I’m surprised no one thought of gathering up as much Diesel as possible and dumping it into their heating oil tank.
Missed an opportunity there.
Oops.. I’m up in the North. That’s why there is Union Jack beside my name.
Normal service will be resumed at the weekend.
As I speak [type], I am syphoning the diesel through my telephone into a tank. I use kerosene for my heating, but our K8 has a diesel car.
You learned a lot about buses for sure. Then the best way to learn about anything is to dismantle it.
It wasn’t a Bombardier bus was it? That’d explain why it exploded.
Grandad,
“They removed all the Imp buses because they kept going on fire.”
Hmmmmm…… I know just the person to send over there with his Thunderbird fire extinguisher.
Maybe the diesel fuel that poured intothe Eircom manhole will add a spark to your internet connection!
Robert why did you not call in for a cuppa while on the whistlestop trip to the north.
Sneezy – I have enough pieces in my garden to make a new one. I’ll find out then if it was a Bombardier.
Nancy – For some very strange reason, three of them went on fire in this area. I swear I had nothing to do with it.
Grannymar – Fortunately, I don’t use Eircom. That’s why my Internet connection is so good. And leave Robert alone. You and your appetite for toy boys!!!!
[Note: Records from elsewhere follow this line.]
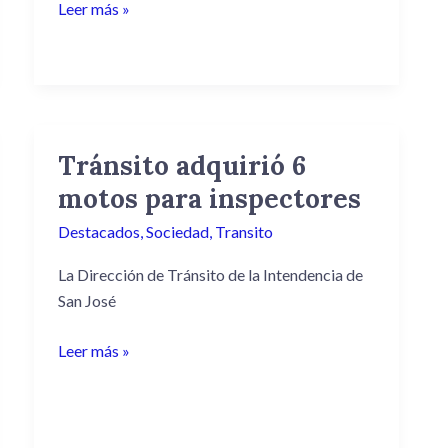
Leer más »
Tránsito adquirió 6
Tránsito
adquirió
motos para inspectores
6
Destacados
,
Sociedad
,
Transito
motos
para
La Dirección de Tránsito de la Intendencia de
inspectores
San José
Leer más »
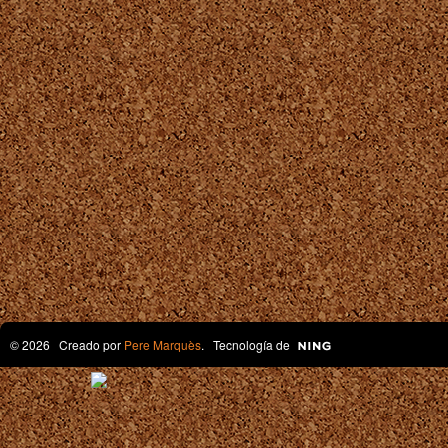
© 2026 Creado por
Pere Marquès
. Tecnología de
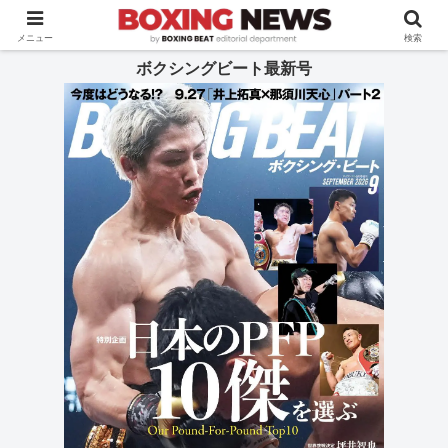
BOXING BEAT [ボクシング・ビート] 公式サイト
メニュー
検索
ボクシングビート最新号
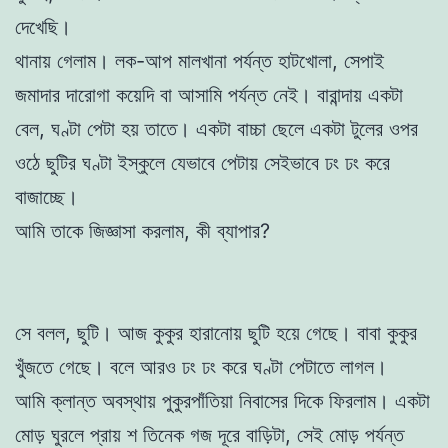
দেখেছি।
থানায় গেলাম। লক-আপ মালখানা পর্যন্ত হাটখোলা, সেপাই
জমাদার দারোগা কয়েদি বা আসামি পর্যন্ত নেই। বারান্দায় একটা
বেল, ঘণ্টা পেটা হয় তাতে। একটা বাচ্চা ছেলে একটা টুলের ওপর
ওঠে ছুটির ঘণ্টা ইস্কুলে যেভাবে পেটায় সেইভাবে ঢং ঢং করে
বাজাচ্ছে।
আমি তাকে জিজ্ঞাসা করলাম, কী ব্যাপার?
সে বলল, ছুটি। আজ কুকুর হারানোয় ছুটি হয়ে গেছে। বাবা কুকুর
খুঁজতে গেছে। বলে আরও ঢং ঢং করে ঘণ্টা পেটাতে লাগল।
আমি ক্লান্ত অবস্থায় পুকুরপাঁতিয়া নিবাসের দিকে ফিরলাম। একটা
মোড় ঘুরলে প্রায় শ তিনেক গজ দূরে বাড়িটা, সেই মোড় পর্যন্ত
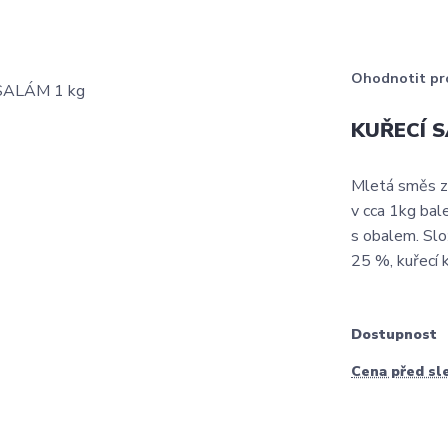
Ohodnotit pr
KUŘECÍ S
Mletá směs z 
v cca 1kg bale
s obalem. Slo
25 %, kuřecí
Dostupnost
Cena před sl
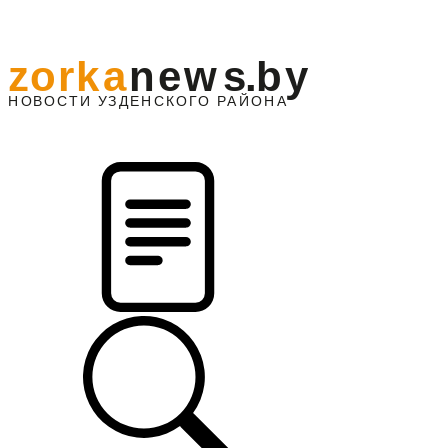
z
o
r
k
a
n
e
w
s
.
b
y
АЙОНА
НО
В
О
С
ТИ
У
ЗДЕНС
К
О
Г
О
Р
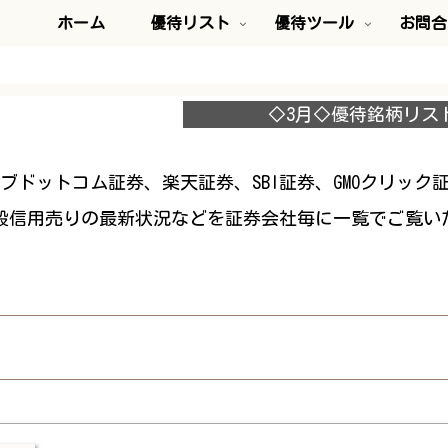
ホーム
優待リスト
優待ツール
お問合
◇3月◇優待銘柄リス
カブドットコム証券、楽天証券、SBI証券、GMOクリック
般信用売りの最新状況などを証券会社毎に一覧でご覧い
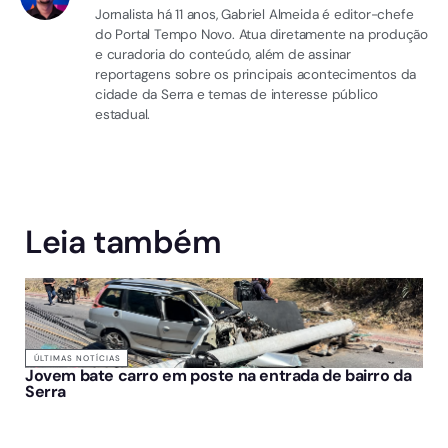
Jornalista há 11 anos, Gabriel Almeida é editor-chefe
do Portal Tempo Novo. Atua diretamente na produção
e curadoria do conteúdo, além de assinar
reportagens sobre os principais acontecimentos da
cidade da Serra e temas de interesse público
estadual.
Leia também
ÚLTIMAS NOTÍCIAS
Jovem bate carro em poste na entrada de bairro da
Serra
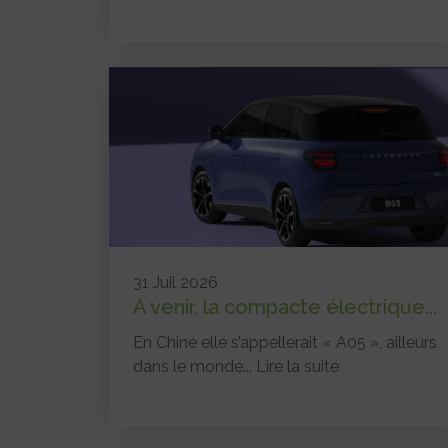
31 Juil 2026
A venir, la compacte électrique...
En Chine elle s’appellerait « A05 », ailleurs
dans le monde...
Lire la suite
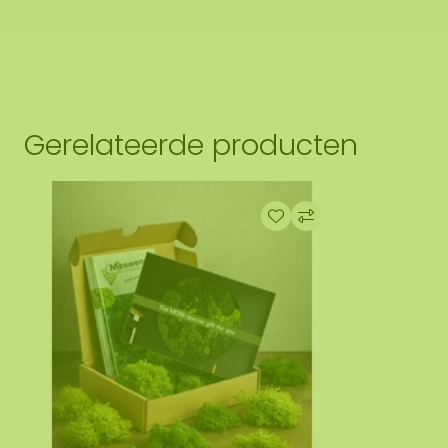
en hangen. Mocht dit wenselijk zijn geef dit aan bij het 
 met u contact op, u ontvangt hiervoor ook een aanvullen
 afmetingen zijn gemeten vanaf het breedste punt.
Op de
troon zichtbaar van een mosschilderij in de afmeting 10
Gerelateerde producten
 natuurproduct is, is ieder mosschilderij uniek. Hierdoo
t aangeschafte mosschilderij afwijken van de geselectee
dere maat wensen? Neem contact met ons op via
info@m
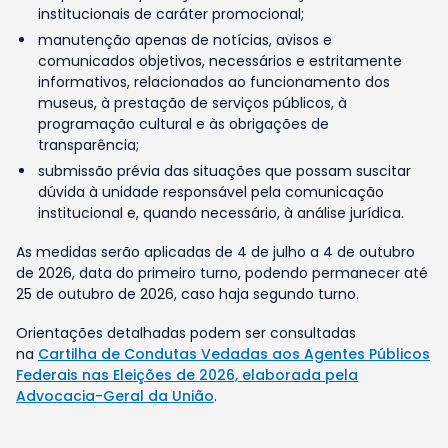
institucionais de caráter promocional;
manutenção apenas de notícias, avisos e
comunicados objetivos, necessários e estritamente
informativos, relacionados ao funcionamento dos
museus, à prestação de serviços públicos, à
programação cultural e às obrigações de
transparência;
submissão prévia das situações que possam suscitar
dúvida à unidade responsável pela comunicação
institucional e, quando necessário, à análise jurídica.
As medidas serão aplicadas de 4 de julho a 4 de outubro
de 2026, data do primeiro turno, podendo permanecer até
25 de outubro de 2026, caso haja segundo turno.
Orientações detalhadas podem ser consultadas
na
Cartilha de Condutas Vedadas aos Agentes Públicos
Federais nas Eleições de 2026, elaborada pela
Advocacia-Geral da União
.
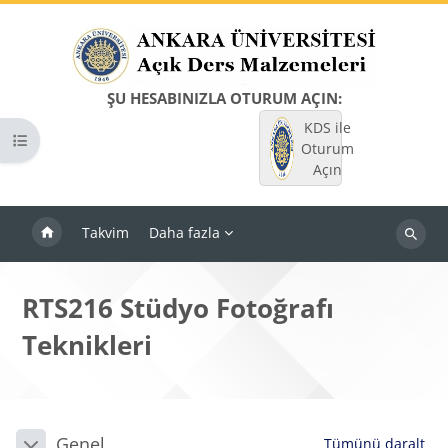
Ana içeriğe git
ŞU HESABINIZLA OTURUM AÇIN:
KDS ile
Kurs dizinini aç
Oturum
Açın
Takvim
Daha fazla
Dersleri
ara
RTS216 Stüdyo Fotoğrafı
Teknikleri
Bloklar
Bölüm anahatları
Genel
Tümünü daralt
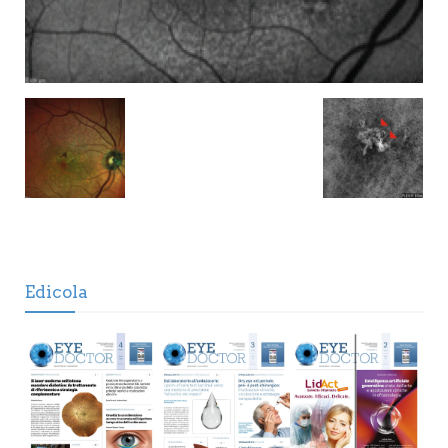
Edicola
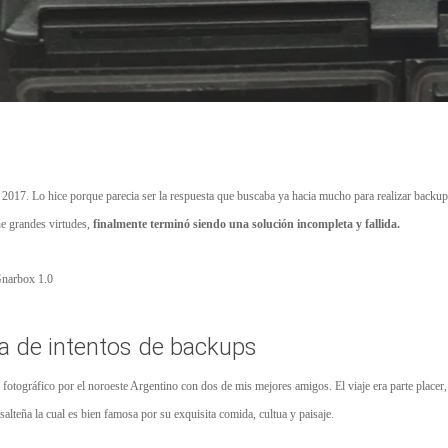
17. Lo hice porque parecia ser la respuesta que buscaba ya hacia mucho para realizar backups
e grandes virtudes,
finalmente terminó siendo una solución incompleta y fallida.
Gnarbox 1.0
ia de intentos de backups
e fotográfico por el noroeste Argentino con dos de mis mejores amigos. El viaje era parte placer
 salteña la cual es bien famosa por su exquisita comida, cultua y paisaje.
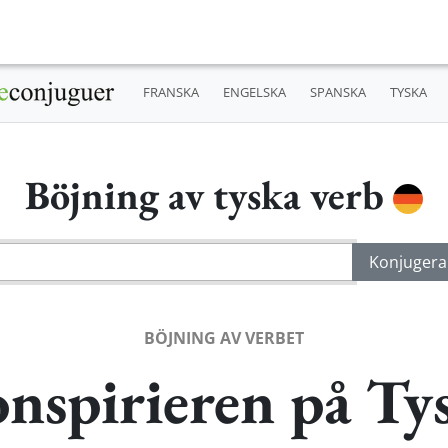
FRANSKA
ENGELSKA
SPANSKA
TYSKA
Böjning av tyska verb
BÖJNING AV VERBET
nspirieren på Ty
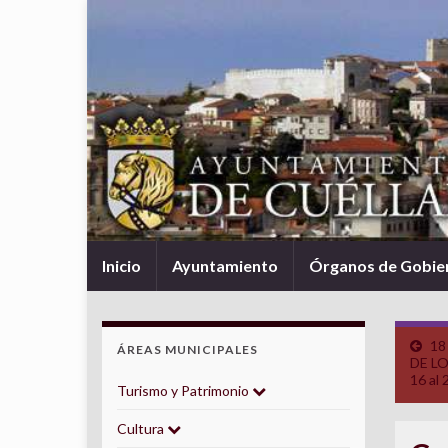
Inicio
Ayuntamiento
Órganos de Gobie
18
ÁREAS MUNICIPALES
DE LO
16 al 
Turismo y Patrimonio
Cultura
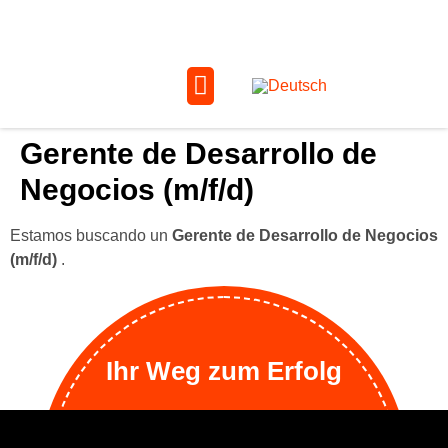
Gerente de Desarrollo de
Negocios (m/f/d)
Estamos buscando un
Gerente de Desarrollo de Negocios
(m/f/d)
.
Ihr Weg zum Erfolg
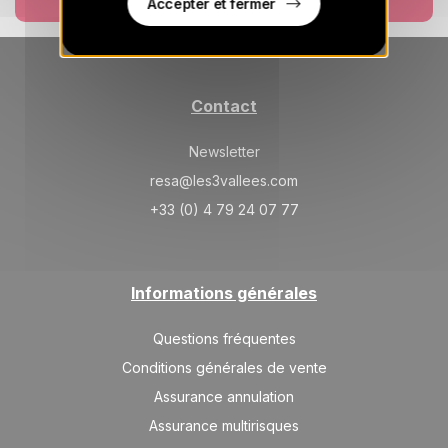
Accepter et fermer
SAM.
1613 €
Retour le
29
02/09/2026
AOÛT
/hébergement
LUN.
1613 €
Retour le
31
04/09/2026
AOÛT
/hébergement
Contact
sept. 2026
Newsletter
MAR.
resa@les3vallees.com
1613 €
Retour le
01
05/09/2026
SEPT.
+33 (0) 4 79 24 07 77
/hébergement
MER.
1613 €
Retour le
02
06/09/2026
SEPT.
/hébergement
Informations générales
JEU.
1613 €
Retour le
03
07/09/2026
Questions fréquentes
SEPT.
/hébergement
Conditions générales de vente
VEN.
1613 €
Retour le
04
Assurance annulation
08/09/2026
SEPT.
/hébergement
Assurance multirisques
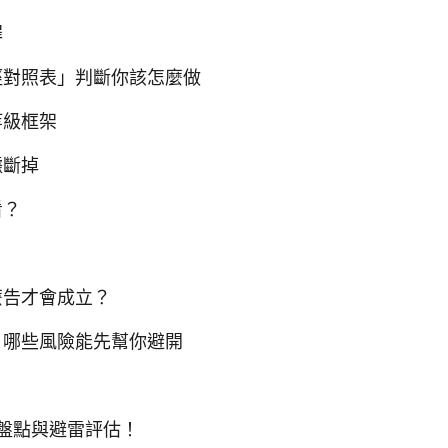
罪
徑對照表」判斷你該怎麼做
等級框架
據斷掉
看？
麼告才會成立？
，哪些風險能先幫你避開
盤點與避雷評估！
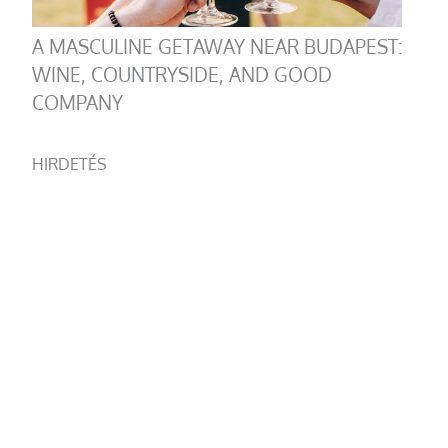
A MASCULINE GETAWAY NEAR BUDAPEST:
WINE, COUNTRYSIDE, AND GOOD
COMPANY
HIRDETÉS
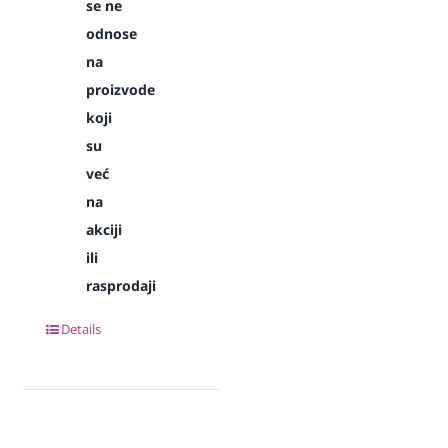
se ne
odnose
na
proizvode
koji
su
već
na
akciji
ili
rasprodaji
Details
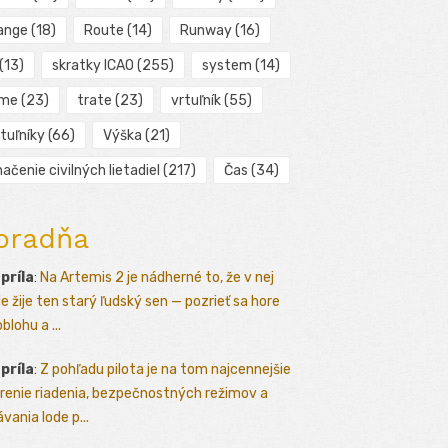
ange
(18)
Route
(14)
Runway
(16)
(13)
skratky ICAO
(255)
system
(14)
ime
(23)
trate
(23)
vrtuľník
(55)
tuľníky
(66)
Výška
(21)
ačenie civilných lietadiel
(217)
Čas
(34)
oradňa
apríla
:
Na Artemis 2 je nádherné to, že v nej
le žije ten starý ľudský sen — pozrieť sa hore
blohu a ...
apríla
:
Z pohľadu pilota je na tom najcennejšie
renie riadenia, bezpečnostných režimov a
vania lode p...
Grandad – Grannymar is alright. I can handle myself I think! Although I’m spoken for 😐
Grannymar my whistlestop tour lasts another two days. I was in Belfast last night, working Newry at the moment, Downpatrick tomorrow then back to Newry tomorrow night and then back to Belfast and flying back to Cork Friday night.
I should make it back to my home town before closing time on Friday night 😉
I understood fuel for Dublin buses was a mixture of diesel and PPL, would that make it burn hotter?
When I lived in the country I had a central heating boiler that ran on 35 sec heating oil, rather than the 28 sec kerosene. Odd ones amongst the parishioners used to say that it was so I could run the car on the stuff. I hesitated to point out that it was because they were too mean to put in a more modern and efficient boiler. Anyway, the excise men used to put dye in the 35 sec stuff and would have sneaky checkpoints on back roads in Co Down where they would dip vehicle tanks.
Hold on Ian. PPL = People? Dublin Bus are mixing passengers with their fuel?
I suppose it makes sense. As long as they pay their fare before they are melted down.
Sorry, PPO! The stuff you cook your chips in.
Running buses on PPL would be very smelly. Mind you with all the passengers who travel free, using PPL might at least generate some return for Dublin Bus.
It’s amazing the result of a simple typo! You have just answered all their problems!!
Mind you, I did suggest before that Mary Harney could be melted down for bio-fuel.
Grandad – she bares a distinct resemblance to the back of a bus – maybe she’ll explode! 🙂
I love double-decker buses. Once caught one from London to Leeds and thought the thing was going to tip over. We don’t have them here except those open top things for tourists. (Easier to shoot at them without the roof on). My tractor runs on deisel, can you send some? Quite an eventful night alright!